A influência do Presidente Jerome Powell revelou-se decisiva. Um analista observou que a decisão dividida “mostra claramente que o Presidente Powell pressionou pelo corte de taxa”, sugerindo que o resultado poderia ter pendido para qualquer lado. A verdadeira questão: quanto tempo Powell consegue manter esta coalizão unida?

O Caminho estreito do dólar

Para os mercados cambiais, a luta interna do Fed traduz-se numa incerteza estrutural. O dólar americano não pode colapsar numa recuperação dovish porque as vozes hawkish continuam suficientemente altas para defendê-lo. Por outro lado, não pode subir mais com a força do crescimento porque o ciclo de cortes de taxas já começou e o emprego continua uma preocupação legítima.

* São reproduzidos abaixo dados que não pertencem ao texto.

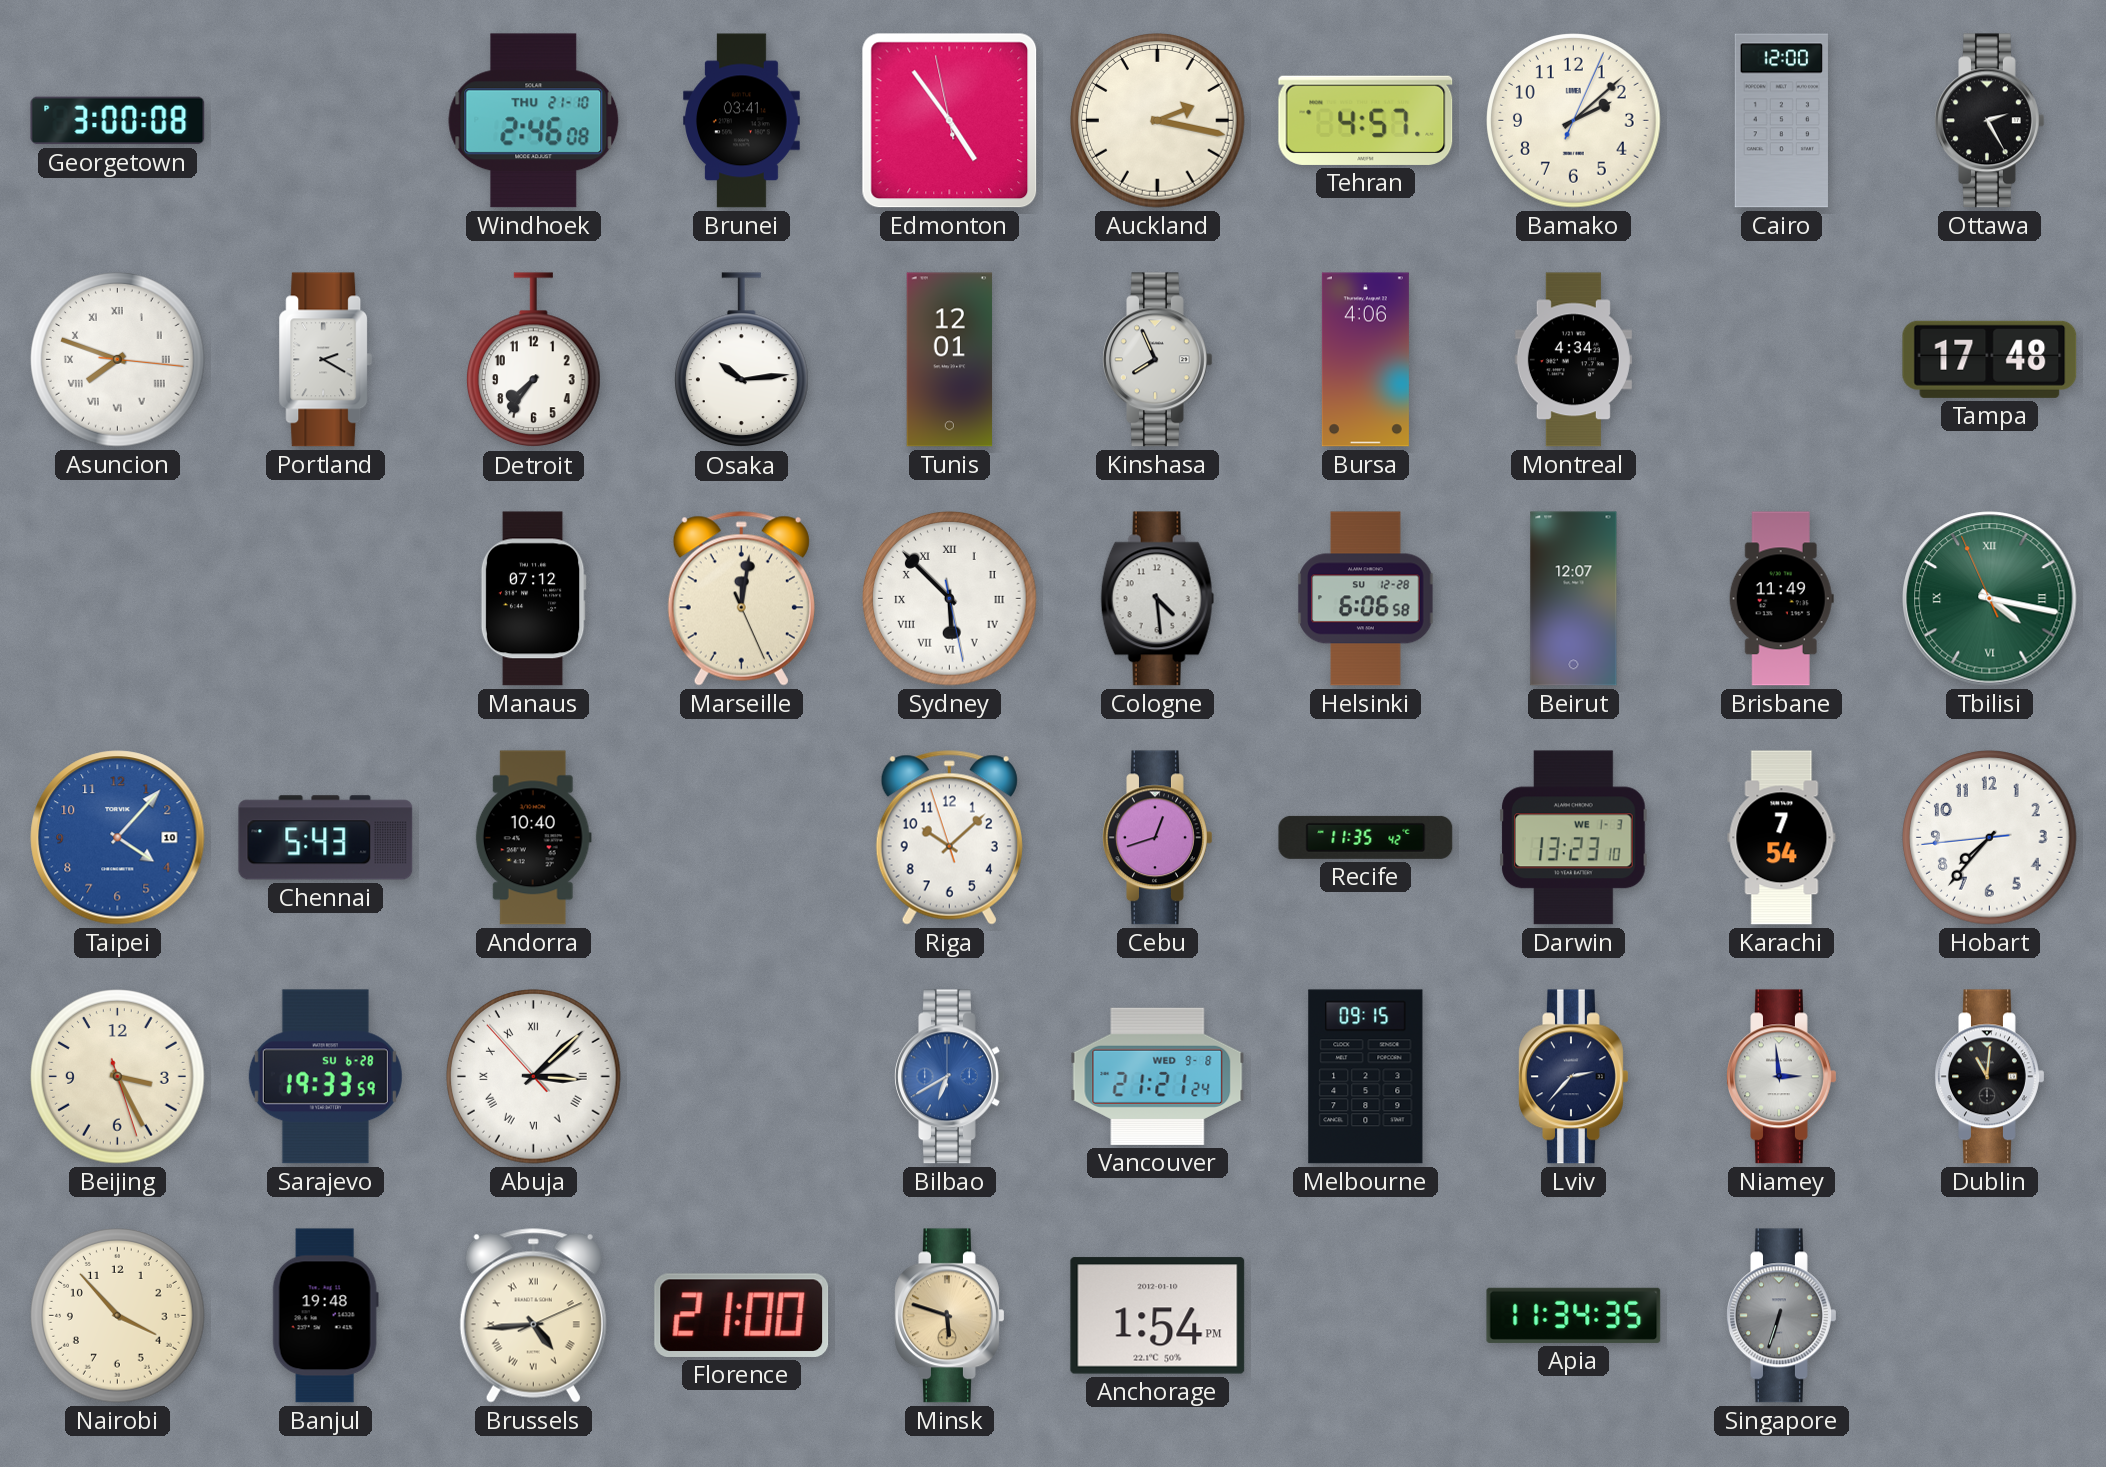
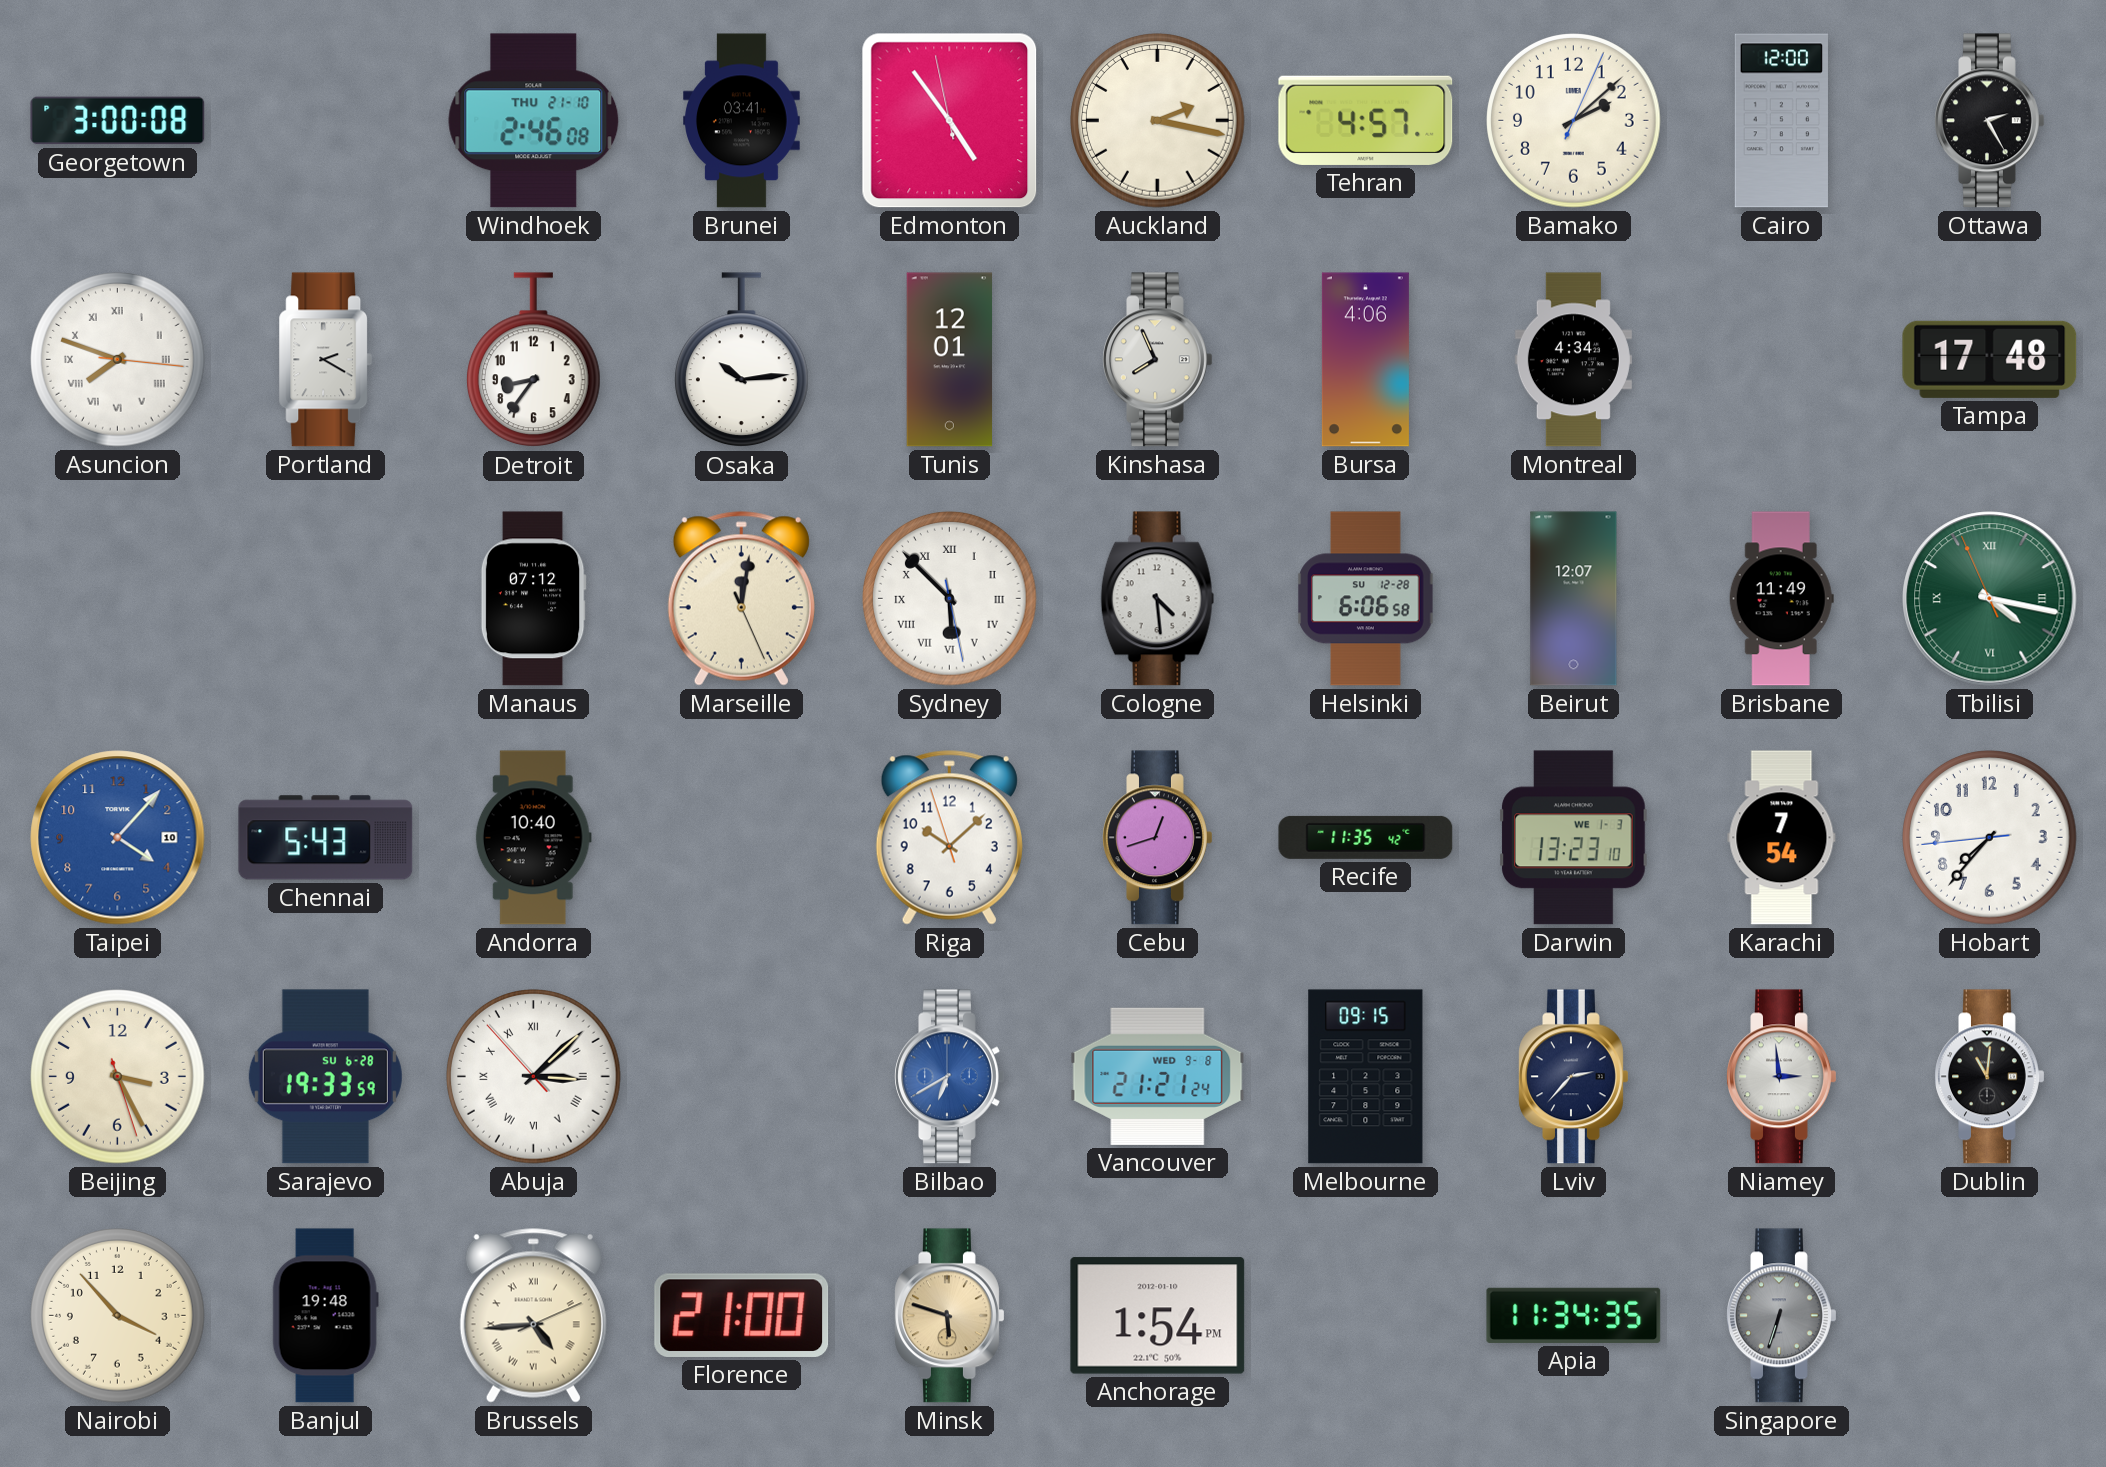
Detroit: 7:36 -> 8:36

O resultado: uma trajetória limitada numa faixa. A lógica de negociação oscilará entre a ansiedade de recessão e o risco de inflação, com o dólar ancorado numa banda estreita até que dados mais claros surjam. Os participantes do mercado enfrentam uma faixa volátil, mas confinada, onde cada divulgação de dados se torna um catalisador temporário de direção, apenas para argumentos contrários se reerguerem.

Na sessão de 31 de dezembro, durante o comércio asiático, o Índice do Dólar dos EUA rondava entre 98,20-98,22, personificando este equilíbrio. Nem ultrapassando nem caindo abaixo—preso na tensão entre duas filosofias em guerra no banco central mais influente do mundo.

Até que uma narrativa derrote decisivamente a outra, espera-se que o dólar permaneça comprimido dentro deste meio incerto.